• _WORK TO COMPLETE_
Return each line of the data below that contains the string "record".

····················

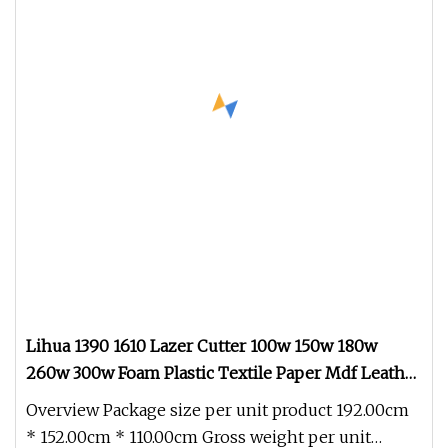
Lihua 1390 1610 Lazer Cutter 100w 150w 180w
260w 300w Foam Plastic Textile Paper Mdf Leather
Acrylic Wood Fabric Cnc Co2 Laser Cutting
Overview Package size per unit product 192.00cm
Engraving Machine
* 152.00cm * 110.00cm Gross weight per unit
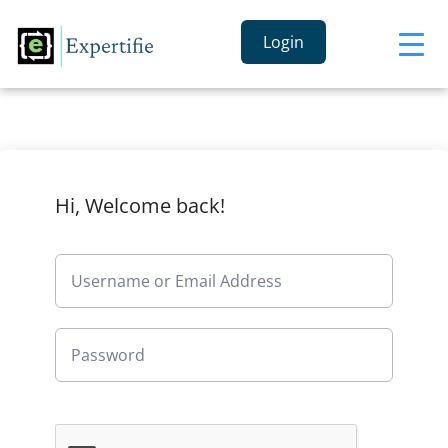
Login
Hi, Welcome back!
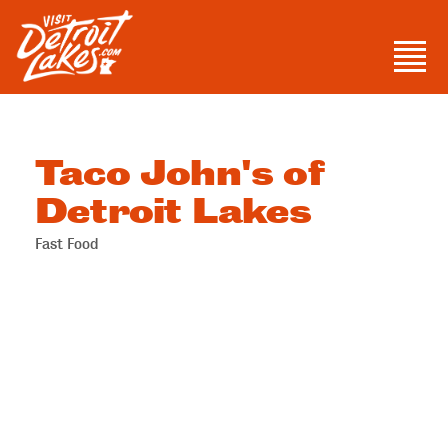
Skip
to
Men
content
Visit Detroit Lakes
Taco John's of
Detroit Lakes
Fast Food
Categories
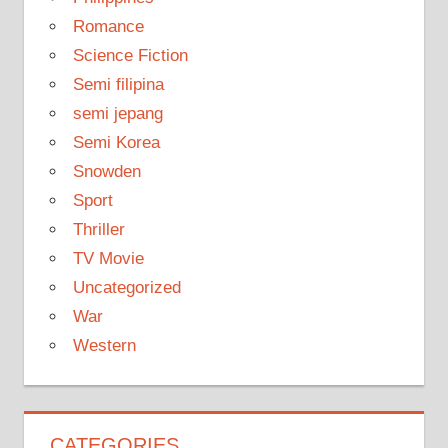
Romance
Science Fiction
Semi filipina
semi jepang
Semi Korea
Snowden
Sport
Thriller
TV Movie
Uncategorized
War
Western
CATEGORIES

····················

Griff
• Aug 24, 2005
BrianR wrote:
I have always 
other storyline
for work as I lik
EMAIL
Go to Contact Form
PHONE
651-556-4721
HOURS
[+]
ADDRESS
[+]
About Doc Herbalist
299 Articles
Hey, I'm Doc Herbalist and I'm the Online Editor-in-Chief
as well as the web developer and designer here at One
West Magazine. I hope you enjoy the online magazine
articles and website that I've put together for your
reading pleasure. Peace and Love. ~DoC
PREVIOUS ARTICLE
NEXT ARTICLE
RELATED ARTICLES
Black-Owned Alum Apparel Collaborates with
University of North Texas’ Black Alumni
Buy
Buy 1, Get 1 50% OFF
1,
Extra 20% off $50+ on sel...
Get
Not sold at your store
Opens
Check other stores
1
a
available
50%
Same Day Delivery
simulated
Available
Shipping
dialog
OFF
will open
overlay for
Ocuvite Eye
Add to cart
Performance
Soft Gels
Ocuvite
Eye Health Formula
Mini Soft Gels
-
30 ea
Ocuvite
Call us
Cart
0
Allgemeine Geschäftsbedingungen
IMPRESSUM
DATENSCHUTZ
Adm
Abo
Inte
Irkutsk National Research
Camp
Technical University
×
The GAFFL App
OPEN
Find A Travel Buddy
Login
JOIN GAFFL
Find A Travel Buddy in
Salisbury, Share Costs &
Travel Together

····················

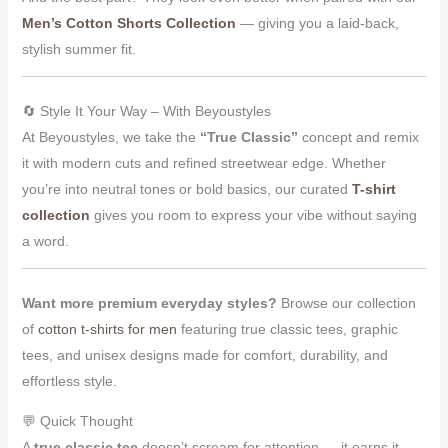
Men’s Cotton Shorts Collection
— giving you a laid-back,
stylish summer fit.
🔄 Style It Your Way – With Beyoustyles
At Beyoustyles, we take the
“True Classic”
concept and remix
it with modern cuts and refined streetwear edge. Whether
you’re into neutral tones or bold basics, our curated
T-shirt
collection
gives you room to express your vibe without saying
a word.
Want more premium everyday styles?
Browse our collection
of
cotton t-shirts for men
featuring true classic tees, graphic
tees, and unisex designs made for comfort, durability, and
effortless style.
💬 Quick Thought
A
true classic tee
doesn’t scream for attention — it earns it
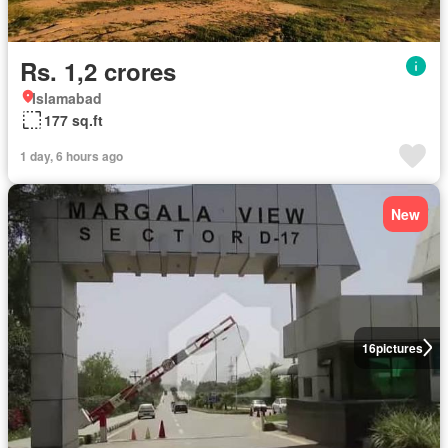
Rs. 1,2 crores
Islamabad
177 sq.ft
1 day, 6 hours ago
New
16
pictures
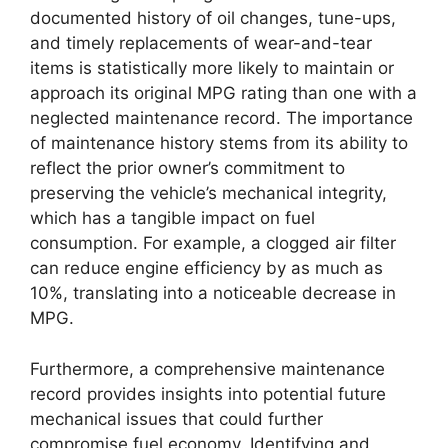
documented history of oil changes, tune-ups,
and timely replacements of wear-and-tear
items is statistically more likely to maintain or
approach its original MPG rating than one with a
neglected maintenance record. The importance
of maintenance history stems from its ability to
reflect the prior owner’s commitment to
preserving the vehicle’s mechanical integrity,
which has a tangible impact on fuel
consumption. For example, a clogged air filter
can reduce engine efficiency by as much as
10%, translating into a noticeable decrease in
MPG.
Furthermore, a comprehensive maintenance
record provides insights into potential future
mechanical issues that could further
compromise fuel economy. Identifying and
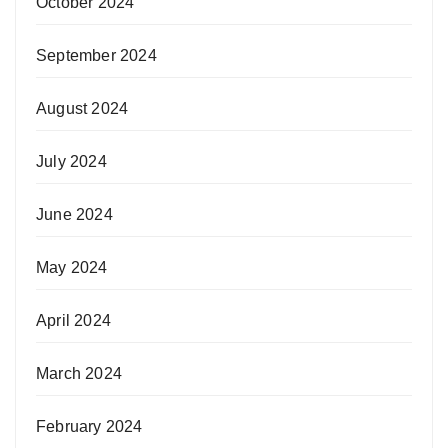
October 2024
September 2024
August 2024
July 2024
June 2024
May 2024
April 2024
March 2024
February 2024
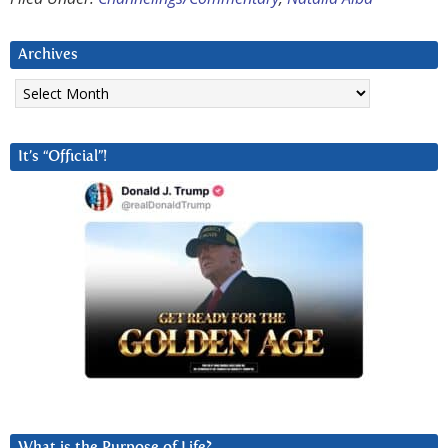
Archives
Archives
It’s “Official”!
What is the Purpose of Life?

····················

• _COMPLETED TASK_
neglected maintenance record. The importance
record provides insights into potential future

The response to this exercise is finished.